Since the average woman’s skin is exposed to roughly 168 chemicals every single day—not including what products men, children, and babies are using—it is no wonder why we cannot decipher what is good or bad for our skin and what we are supposed to avoid.


So, how are we supposed to understand these confusing labels when looking at the ingredient list? Aside from looking for some of the toxic ingredient names listed above, the following helps in understanding how to read a skincare ingredient list and details what alternative names toxic chemicals could be labeled as.


  • Avoid products with ingredients that look like this: methyl-, ethyl-, propyl-, isopropyl-, butyl- and isobutylparaben.
  • Toluene is often labeled as benzene, phenylmethane, toluol and methylbenzene.
  • FD&C or D&C represent artificial colors. F means food and D&C means drugs and cosmetics.
  • SLS (sodium lauryl sulfate) and SLES (sodium laureth sulfate) are the common sulfates that you spot on the labels of your shampoos and other personal care.
  • Diethanolamine is abbreviated as DEA on skincare products.
  • Mineral oil, benzene, paraffin wax and compounds that end in -eth are also petroleum ingredients.
  • Chemicals under methyl, butyl, propyl classes fall under parabens.
  • PEGs can be spotted as numbers like 100, 120, 14M, 30, 32, 40, 75 and so on.
  • Formalin, formaldehyde, glyoxal and bronopol on the labels of skincare products indicate formaldehyde.
  • Ethanol, methanol, denatured alcohol, ethyl alcohol are all drying alcohols.

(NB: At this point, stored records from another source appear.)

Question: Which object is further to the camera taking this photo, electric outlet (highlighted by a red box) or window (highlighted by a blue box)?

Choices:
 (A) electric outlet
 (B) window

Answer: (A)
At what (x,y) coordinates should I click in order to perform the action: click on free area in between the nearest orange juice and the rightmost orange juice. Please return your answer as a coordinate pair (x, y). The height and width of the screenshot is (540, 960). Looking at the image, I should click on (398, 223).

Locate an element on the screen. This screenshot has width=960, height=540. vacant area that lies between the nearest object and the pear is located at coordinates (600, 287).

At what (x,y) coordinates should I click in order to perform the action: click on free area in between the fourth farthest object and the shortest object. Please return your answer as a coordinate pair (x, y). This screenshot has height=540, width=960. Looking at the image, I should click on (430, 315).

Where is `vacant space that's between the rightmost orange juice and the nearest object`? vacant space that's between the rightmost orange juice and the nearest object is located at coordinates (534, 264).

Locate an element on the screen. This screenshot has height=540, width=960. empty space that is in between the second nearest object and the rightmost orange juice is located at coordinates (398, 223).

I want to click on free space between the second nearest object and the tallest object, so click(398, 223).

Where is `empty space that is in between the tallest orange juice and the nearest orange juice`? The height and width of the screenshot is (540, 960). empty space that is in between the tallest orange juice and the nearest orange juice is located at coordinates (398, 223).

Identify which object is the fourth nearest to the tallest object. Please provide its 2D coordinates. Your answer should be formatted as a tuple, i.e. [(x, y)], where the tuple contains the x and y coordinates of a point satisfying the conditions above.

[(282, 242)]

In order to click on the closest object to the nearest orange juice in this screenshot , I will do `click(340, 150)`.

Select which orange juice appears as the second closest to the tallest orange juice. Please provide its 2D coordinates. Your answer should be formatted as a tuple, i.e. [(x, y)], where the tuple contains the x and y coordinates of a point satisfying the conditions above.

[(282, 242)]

Safe & Non-Toxic Skincare Options

The safest way to avoid toxic chemicals in our skincare products is to not purchase anything with ingredients we are unsure of or if the label cannot be clearly understood. That is typically a red flag right away and should be a warning that there are probably hidden ingredients in the product that could be hazardous to our health.

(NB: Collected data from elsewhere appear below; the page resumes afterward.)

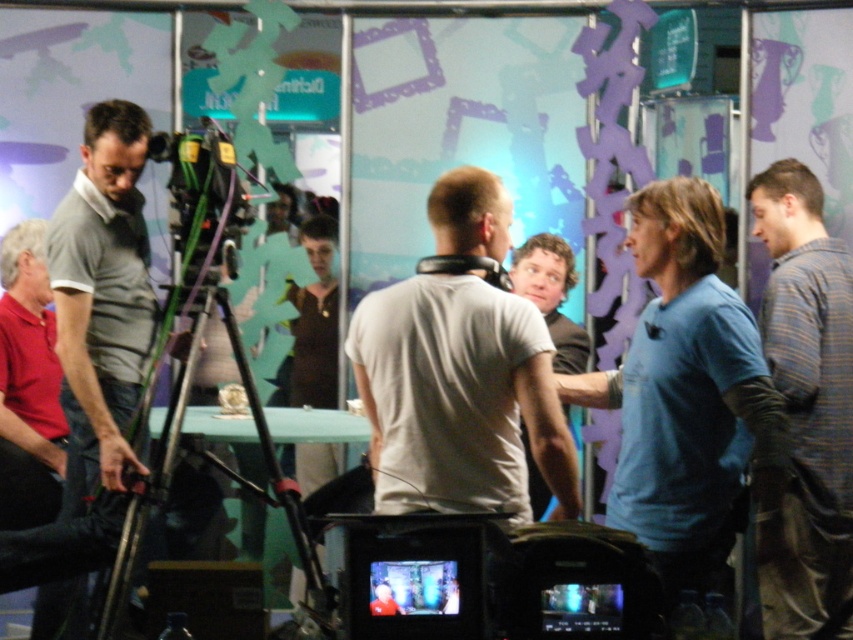 Is gray polo shirt at left positioned behind light gray t-shirt at center?

No.

Can you confirm if gray polo shirt at left is positioned to the left of light gray t-shirt at center?

Yes, gray polo shirt at left is to the left of light gray t-shirt at center.

Between point (125, 497) and point (566, 333), which one is positioned behind?

Point (566, 333)

Image resolution: width=853 pixels, height=640 pixels. What are the coordinates of `gray polo shirt at left` in the screenshot? It's located at (94, 356).

Is red cotton polo shirt at left to the right of black metal tripod at center from the viewer's perspective?

No, red cotton polo shirt at left is not to the right of black metal tripod at center.

Is point (33, 349) less distant than point (177, 401)?

No.

I want to click on red cotton polo shirt at left, so click(28, 385).

Between point (67, 291) and point (45, 493), which one is positioned behind?

The point (45, 493) is behind.

Between gray polo shirt at left and red cotton polo shirt at left, which one appears on the left side from the viewer's perspective?

Positioned to the left is red cotton polo shirt at left.

The image size is (853, 640). Describe the element at coordinates (94, 356) in the screenshot. I see `gray polo shirt at left` at that location.

The width and height of the screenshot is (853, 640). Identify the location of gray polo shirt at left. (94, 356).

Instead, look for products labeled as “100% natural/organic,” “paraben-free,” or “phthalate-free”—these types of ingredients will not be hormone disruptors, carcinogens, or allergens. Additionally, choose personal care products without fragrance listed as an ingredient. Look for skincare items like this Luxe Oil from SIBU that is all-natural, USDA organic, and has a transparent label that includes only natural oils and no hidden ingredients.


The drugstore skincare industry will never make it a priority to disclose every ingredient that is in their products, so it is our job to train ourselves to be educated consumers. We need to do our own research and switch to safer ingredients for the health and well-being of our bodies. Be the CEO of your health and monitor not only what is going into your body, but also what you are putting on it.